If: You plan to sell or refinance your home within the PACE repayment period (10-25 years)
Then: Avoid PACE. You will have to pay it off (or the buyer will demand a price reduction) at the time of sale or refinance.
If: You have poor credit, no equity, and an urgent energy improvement need (failing HVAC, critical solar install)
Then: PACE may be a last resort. Verify you understand the refinance-blocking implications and do not plan to move. Consider whether delay or a government assistance program is viable first.
If: You're building new construction and want solar
Then: Fold the solar cost into your construction loan rather than using PACE. The construction loan rate is lower, and it avoids all PACE structural problems. See Q45.
California-Specific
- California was the original PACE market — HERO (Renovate America), Ygrene, and CaliforniaFIRST are the three dominant California programs.
- California law requires PACE administrators to comply with ability-to-repay rules and enhanced consumer protections under AB 1284 (2017) and subsequent updates. Nonetheless, enforcement against aggressive sales tactics has been inconsistent.
- California homeowners with PACE liens frequently discover the refinance-blocking problem only when they try to refinance a year or two later — long after the contractor has moved on.

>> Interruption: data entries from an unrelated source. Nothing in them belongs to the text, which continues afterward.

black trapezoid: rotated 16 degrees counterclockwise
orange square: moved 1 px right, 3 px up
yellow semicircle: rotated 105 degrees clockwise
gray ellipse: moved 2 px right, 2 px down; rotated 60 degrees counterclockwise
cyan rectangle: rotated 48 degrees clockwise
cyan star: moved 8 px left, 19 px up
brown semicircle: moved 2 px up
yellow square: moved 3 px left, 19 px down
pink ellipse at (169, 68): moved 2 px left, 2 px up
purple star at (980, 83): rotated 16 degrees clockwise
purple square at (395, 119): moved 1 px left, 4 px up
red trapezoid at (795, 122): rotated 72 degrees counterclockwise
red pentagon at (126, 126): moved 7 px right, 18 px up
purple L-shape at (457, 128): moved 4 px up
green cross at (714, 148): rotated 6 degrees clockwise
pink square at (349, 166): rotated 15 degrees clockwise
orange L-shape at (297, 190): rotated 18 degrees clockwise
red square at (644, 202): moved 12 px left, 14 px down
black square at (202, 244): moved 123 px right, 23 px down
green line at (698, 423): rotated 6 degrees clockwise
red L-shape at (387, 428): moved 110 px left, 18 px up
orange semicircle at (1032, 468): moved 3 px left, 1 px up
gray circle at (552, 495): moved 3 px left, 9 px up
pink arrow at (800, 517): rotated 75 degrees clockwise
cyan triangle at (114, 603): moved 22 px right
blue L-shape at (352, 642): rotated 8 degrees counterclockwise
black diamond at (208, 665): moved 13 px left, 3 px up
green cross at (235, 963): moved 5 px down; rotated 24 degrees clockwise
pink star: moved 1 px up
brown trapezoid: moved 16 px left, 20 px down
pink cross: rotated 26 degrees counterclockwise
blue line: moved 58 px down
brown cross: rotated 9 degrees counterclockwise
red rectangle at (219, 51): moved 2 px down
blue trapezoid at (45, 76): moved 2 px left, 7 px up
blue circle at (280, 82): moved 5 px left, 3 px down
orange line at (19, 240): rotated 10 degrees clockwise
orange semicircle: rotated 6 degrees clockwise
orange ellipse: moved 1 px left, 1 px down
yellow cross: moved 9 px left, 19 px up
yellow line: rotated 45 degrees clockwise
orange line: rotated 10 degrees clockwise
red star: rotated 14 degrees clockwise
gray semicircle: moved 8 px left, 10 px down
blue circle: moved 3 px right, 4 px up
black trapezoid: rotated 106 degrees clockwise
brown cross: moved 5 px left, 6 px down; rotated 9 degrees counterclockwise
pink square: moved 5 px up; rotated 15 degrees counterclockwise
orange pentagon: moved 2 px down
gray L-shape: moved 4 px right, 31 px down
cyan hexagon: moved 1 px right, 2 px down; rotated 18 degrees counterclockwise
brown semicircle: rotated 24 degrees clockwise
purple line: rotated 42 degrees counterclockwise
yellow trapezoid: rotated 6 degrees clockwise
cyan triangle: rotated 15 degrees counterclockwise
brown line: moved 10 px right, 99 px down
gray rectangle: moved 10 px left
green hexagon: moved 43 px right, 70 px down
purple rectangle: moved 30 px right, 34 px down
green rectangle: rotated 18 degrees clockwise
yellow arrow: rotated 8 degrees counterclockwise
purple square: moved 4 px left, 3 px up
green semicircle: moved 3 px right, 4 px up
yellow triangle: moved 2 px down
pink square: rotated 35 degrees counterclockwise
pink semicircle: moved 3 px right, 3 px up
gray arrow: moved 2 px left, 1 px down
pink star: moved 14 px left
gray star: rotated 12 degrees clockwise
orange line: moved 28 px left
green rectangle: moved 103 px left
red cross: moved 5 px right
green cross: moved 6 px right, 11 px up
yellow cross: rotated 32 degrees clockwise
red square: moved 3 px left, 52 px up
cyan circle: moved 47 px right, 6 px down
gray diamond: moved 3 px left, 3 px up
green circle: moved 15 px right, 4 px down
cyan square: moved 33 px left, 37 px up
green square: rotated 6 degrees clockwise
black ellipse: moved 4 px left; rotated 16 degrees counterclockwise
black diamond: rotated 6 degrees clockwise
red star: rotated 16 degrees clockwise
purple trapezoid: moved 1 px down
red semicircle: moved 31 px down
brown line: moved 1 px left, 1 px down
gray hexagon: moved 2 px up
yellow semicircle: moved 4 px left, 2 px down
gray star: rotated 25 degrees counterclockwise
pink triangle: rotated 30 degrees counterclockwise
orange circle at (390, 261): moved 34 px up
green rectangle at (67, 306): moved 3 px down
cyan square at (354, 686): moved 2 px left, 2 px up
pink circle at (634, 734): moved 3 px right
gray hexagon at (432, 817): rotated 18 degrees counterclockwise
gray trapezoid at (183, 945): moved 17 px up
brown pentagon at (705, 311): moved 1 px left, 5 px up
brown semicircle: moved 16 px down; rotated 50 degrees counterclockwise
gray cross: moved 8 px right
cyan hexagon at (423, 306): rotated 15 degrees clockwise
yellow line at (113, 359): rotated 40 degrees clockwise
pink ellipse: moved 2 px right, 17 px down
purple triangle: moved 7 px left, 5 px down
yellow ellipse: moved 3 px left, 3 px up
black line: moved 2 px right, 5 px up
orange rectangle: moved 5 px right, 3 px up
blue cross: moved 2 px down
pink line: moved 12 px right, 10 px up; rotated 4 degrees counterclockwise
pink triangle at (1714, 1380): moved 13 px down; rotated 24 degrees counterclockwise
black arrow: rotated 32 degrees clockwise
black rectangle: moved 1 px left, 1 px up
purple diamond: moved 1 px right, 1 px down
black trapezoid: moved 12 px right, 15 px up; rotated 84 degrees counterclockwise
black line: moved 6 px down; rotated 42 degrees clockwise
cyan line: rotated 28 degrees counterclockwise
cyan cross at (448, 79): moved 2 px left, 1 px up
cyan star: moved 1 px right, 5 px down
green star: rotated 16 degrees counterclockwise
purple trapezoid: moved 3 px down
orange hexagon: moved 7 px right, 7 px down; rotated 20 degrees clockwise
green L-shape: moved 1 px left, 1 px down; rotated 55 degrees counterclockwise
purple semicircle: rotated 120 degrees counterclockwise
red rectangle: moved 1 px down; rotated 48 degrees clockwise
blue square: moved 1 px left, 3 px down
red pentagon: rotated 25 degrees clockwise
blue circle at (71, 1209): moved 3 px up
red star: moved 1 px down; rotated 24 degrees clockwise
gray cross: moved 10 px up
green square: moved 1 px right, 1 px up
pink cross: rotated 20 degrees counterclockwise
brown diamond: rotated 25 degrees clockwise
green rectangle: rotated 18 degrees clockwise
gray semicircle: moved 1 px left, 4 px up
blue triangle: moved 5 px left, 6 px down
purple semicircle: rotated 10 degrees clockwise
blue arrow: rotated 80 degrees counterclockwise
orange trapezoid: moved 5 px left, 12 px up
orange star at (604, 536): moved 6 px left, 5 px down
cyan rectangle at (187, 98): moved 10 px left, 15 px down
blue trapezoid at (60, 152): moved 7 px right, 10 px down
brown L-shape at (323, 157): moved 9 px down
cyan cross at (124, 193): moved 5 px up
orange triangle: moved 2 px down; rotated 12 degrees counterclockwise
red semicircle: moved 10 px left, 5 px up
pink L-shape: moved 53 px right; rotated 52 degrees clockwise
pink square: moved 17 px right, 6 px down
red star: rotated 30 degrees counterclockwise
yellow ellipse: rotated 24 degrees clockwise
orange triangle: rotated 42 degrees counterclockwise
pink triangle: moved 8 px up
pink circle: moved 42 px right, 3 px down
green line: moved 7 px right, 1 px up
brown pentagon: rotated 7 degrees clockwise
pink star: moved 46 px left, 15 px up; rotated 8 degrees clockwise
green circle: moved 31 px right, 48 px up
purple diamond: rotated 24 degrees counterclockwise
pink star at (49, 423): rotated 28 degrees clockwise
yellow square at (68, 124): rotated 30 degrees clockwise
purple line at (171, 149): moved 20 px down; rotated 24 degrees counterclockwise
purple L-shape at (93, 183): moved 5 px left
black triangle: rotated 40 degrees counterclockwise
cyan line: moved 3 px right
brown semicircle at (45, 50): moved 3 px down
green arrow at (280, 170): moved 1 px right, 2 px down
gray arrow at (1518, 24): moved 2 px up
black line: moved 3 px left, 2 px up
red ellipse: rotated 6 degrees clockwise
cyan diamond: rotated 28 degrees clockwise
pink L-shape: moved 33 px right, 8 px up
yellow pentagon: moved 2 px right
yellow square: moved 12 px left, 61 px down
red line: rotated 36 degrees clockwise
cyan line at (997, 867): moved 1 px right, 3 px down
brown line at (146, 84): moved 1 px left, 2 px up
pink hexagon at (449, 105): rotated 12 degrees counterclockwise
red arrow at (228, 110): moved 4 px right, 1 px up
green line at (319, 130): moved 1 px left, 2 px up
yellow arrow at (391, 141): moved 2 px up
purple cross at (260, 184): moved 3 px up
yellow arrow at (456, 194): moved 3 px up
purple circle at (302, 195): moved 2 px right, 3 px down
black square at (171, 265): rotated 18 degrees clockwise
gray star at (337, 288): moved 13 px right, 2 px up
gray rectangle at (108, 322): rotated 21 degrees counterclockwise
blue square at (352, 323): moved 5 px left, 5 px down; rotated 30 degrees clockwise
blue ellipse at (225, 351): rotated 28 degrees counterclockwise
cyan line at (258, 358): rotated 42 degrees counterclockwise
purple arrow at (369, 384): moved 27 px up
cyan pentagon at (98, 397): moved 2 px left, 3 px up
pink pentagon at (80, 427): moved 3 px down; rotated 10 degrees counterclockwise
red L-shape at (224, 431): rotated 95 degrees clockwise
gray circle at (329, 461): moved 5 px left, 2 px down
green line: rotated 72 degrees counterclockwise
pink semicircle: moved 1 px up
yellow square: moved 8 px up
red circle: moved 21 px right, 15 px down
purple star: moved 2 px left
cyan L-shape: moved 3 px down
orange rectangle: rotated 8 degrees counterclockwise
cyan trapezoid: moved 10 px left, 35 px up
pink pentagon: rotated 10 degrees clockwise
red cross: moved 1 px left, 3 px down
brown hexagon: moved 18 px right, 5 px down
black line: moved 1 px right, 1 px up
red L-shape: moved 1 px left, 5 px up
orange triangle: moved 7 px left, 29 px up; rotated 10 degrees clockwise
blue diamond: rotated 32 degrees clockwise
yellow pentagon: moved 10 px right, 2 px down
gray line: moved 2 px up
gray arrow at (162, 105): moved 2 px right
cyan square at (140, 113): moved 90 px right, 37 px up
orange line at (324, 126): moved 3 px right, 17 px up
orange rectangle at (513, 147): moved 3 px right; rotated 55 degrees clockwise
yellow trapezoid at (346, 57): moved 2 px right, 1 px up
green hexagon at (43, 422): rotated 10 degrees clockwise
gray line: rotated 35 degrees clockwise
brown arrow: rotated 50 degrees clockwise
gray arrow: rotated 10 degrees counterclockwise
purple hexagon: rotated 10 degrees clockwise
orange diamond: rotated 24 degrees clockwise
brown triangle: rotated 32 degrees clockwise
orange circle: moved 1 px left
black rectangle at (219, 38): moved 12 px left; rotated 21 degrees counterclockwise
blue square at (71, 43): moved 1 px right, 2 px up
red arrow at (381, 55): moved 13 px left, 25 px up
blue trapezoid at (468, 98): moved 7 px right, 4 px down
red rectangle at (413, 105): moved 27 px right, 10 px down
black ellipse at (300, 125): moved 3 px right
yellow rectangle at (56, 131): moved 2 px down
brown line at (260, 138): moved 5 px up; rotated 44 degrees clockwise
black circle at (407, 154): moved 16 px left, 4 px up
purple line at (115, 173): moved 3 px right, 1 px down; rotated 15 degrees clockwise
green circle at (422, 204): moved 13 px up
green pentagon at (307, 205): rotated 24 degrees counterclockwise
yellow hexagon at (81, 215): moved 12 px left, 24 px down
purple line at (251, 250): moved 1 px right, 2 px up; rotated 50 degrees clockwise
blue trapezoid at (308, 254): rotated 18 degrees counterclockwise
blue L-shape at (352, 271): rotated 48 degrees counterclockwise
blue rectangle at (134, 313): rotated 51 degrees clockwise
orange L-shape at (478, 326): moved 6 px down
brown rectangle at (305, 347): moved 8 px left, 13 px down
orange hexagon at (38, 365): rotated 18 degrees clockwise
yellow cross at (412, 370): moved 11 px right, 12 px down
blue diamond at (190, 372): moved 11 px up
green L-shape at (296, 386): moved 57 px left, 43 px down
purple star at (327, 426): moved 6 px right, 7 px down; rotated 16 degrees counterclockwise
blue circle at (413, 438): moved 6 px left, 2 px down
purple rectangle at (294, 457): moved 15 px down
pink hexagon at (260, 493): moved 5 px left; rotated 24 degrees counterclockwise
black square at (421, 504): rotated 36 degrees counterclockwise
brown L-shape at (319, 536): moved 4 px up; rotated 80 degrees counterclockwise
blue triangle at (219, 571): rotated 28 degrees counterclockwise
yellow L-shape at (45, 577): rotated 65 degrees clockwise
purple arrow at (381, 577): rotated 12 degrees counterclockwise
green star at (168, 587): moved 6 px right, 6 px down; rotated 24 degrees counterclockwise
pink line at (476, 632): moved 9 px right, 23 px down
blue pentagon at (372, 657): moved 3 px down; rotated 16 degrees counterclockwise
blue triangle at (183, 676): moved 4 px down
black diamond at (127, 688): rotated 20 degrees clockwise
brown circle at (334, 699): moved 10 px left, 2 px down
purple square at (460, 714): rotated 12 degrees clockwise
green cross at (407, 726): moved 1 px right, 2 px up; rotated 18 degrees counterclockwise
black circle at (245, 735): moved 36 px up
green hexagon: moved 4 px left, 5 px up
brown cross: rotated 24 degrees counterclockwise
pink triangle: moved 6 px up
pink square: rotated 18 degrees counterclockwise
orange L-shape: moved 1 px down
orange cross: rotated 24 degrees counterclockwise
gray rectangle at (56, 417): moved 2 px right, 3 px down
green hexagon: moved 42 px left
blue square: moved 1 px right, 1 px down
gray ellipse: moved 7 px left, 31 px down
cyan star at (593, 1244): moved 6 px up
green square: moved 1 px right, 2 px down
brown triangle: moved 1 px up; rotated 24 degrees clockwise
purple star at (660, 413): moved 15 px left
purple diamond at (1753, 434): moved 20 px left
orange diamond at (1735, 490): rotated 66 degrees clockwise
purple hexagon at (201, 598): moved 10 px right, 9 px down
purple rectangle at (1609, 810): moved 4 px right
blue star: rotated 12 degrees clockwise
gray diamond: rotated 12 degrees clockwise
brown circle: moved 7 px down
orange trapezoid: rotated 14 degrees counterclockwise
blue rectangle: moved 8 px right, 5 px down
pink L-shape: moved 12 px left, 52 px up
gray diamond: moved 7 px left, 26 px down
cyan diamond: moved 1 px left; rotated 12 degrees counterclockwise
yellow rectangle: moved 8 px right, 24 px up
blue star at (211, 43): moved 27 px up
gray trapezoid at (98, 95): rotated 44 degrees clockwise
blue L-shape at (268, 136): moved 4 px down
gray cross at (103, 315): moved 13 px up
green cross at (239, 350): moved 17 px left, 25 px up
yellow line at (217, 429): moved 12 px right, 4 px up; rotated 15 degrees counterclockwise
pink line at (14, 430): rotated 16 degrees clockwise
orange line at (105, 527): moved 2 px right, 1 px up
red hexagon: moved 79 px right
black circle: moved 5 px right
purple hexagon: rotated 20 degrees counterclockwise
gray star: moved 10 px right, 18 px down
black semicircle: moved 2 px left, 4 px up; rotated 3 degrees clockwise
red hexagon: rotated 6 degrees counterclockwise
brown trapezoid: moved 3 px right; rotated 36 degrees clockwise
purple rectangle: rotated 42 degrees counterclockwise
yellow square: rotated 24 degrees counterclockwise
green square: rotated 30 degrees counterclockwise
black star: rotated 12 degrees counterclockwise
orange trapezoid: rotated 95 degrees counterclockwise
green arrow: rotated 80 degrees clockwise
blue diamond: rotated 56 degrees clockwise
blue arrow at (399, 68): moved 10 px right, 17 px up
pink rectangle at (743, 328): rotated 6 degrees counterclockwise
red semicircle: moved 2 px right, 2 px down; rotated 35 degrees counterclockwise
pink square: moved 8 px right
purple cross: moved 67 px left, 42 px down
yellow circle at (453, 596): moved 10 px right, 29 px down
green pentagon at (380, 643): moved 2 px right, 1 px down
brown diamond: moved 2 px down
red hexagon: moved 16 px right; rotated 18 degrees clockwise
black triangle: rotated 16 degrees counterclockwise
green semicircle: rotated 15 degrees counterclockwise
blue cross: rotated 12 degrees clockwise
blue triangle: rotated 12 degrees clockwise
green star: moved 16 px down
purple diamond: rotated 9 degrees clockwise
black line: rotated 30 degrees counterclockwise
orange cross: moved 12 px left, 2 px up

- For California solar specifically, a HELOC is almost always a better answer than PACE. California credit union HELOCs at Prime + 0%-2% beat PACE at 5%-9% by hundreds of basis points.
Common Misconceptions
PACE is a government program so it must be safe.
PACE is a government-enabled private financing mechanism. The local government authorizes the assessment but private PACE administrators (Renovate America, Ygrene, CaliforniaFIRST) set the terms and collect the interest. Government authorization doesn't make it a good financial product.
PACE payments are tax-deductible because they're on the tax bill.
The interest portion of PACE payments is NOT deductible as property tax. Only the base property tax portion is deductible. The PACE assessment is more analogous to a loan payment than a tax.
PACE has no impact on my mortgage.
PACE is a senior lien that takes priority over your mortgage. It directly blocks your ability to refinance with Fannie Mae, Freddie Mac, FHA, or VA — the four largest mortgage programs in the U.S.
Limitations & Gaps
- Specific current PACE program rates are not tracked in this topic. Rates vary by program, improvement type, and loan term.
- Some niche situations (very-low-credit borrowers with urgent weatherization needs) may still make PACE the least-bad option. This topic does not deep-dive those edge cases.